Taking the data below, please print only the lines from the line holding "level of a lifetime’s work." to the line holding "If you have", inclusive, with pictures omitted.
▼
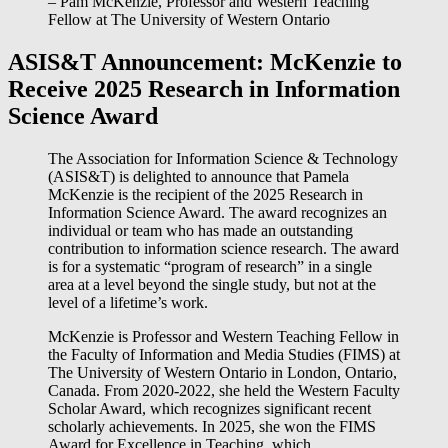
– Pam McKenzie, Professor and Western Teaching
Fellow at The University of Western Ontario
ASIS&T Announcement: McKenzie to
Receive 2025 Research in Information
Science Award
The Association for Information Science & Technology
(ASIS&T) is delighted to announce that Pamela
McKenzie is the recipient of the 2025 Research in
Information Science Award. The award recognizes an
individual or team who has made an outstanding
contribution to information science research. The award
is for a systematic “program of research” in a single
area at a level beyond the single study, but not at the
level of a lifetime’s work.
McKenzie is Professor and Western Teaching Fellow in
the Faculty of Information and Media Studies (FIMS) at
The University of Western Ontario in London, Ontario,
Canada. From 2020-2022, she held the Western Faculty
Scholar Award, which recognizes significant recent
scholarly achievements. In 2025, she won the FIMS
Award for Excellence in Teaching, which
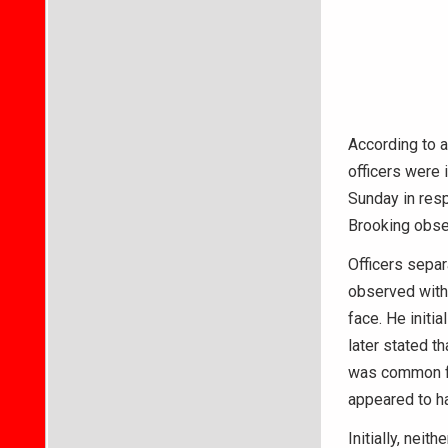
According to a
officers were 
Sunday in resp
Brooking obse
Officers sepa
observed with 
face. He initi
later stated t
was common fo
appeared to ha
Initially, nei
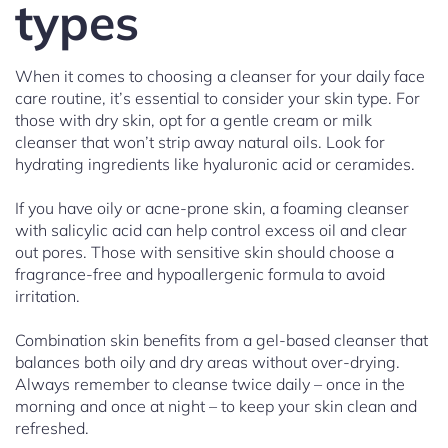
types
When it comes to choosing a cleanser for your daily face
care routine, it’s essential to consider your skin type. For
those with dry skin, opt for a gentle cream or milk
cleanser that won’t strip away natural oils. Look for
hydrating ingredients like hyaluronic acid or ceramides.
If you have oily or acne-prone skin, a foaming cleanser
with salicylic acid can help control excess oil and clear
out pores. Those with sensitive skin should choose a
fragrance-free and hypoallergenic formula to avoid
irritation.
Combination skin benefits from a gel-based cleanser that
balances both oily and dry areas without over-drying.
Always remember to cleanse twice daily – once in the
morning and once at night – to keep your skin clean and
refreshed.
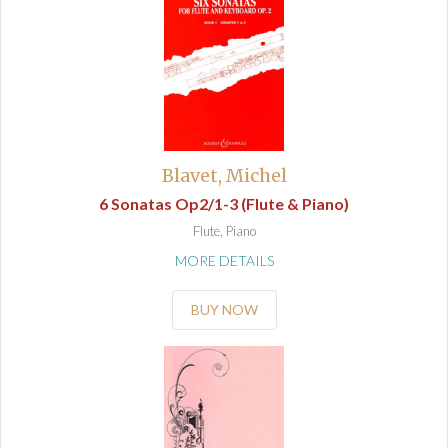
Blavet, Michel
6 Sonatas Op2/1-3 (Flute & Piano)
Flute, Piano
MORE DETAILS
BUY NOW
▲
▼
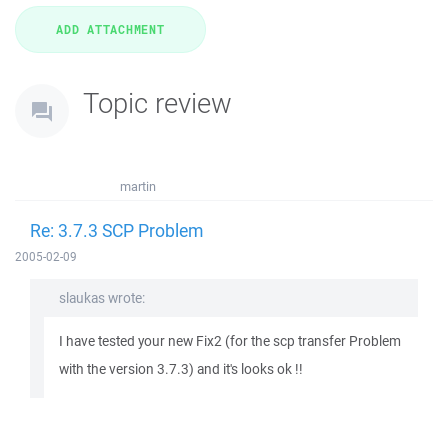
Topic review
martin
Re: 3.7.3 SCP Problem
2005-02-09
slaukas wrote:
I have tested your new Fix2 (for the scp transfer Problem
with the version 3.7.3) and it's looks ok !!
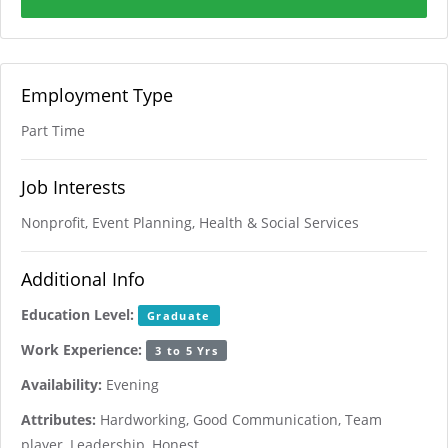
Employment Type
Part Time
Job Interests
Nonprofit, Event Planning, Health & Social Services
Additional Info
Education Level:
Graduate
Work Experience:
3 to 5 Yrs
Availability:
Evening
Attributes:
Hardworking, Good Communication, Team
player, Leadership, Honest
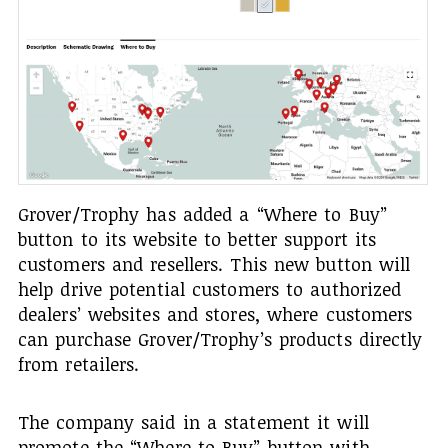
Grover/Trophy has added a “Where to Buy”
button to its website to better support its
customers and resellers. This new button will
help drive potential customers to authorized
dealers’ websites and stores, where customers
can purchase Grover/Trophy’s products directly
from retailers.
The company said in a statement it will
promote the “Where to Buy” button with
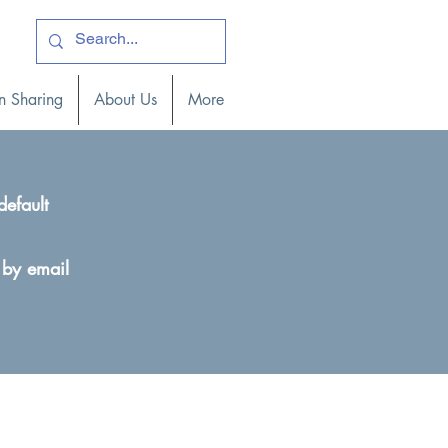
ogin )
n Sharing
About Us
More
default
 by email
▲
_ANSWER:_
level of a lifetime’s work.
McKenzie is Professor and Western Teaching Fellow in
the Faculty of Information and Media Studies (FIMS) at
The University of Western Ontario in London, Ontario,
Canada. From 2020-2022, she held the Western Faculty
Scholar Award, which recognizes significant recent
scholarly achievements. In 2025, she won the FIMS
Award for Excellence in Teaching, which
According to a
officers were 
Sunday in resp
Brooking obse
Officers sepa
observed with 
face. He initi
later stated t
was common fo
appeared to ha
Initially, nei
types
When it comes to choosing a cleanser for your daily face
care routine, it’s essential to consider your skin type. For
those with dry skin, opt for a gentle cream or milk
cleanser that won’t strip away natural oils. Look for
hydrating ingredients like hyaluronic acid or ceramides.
If you have oily or acne-prone skin, a foaming cleanser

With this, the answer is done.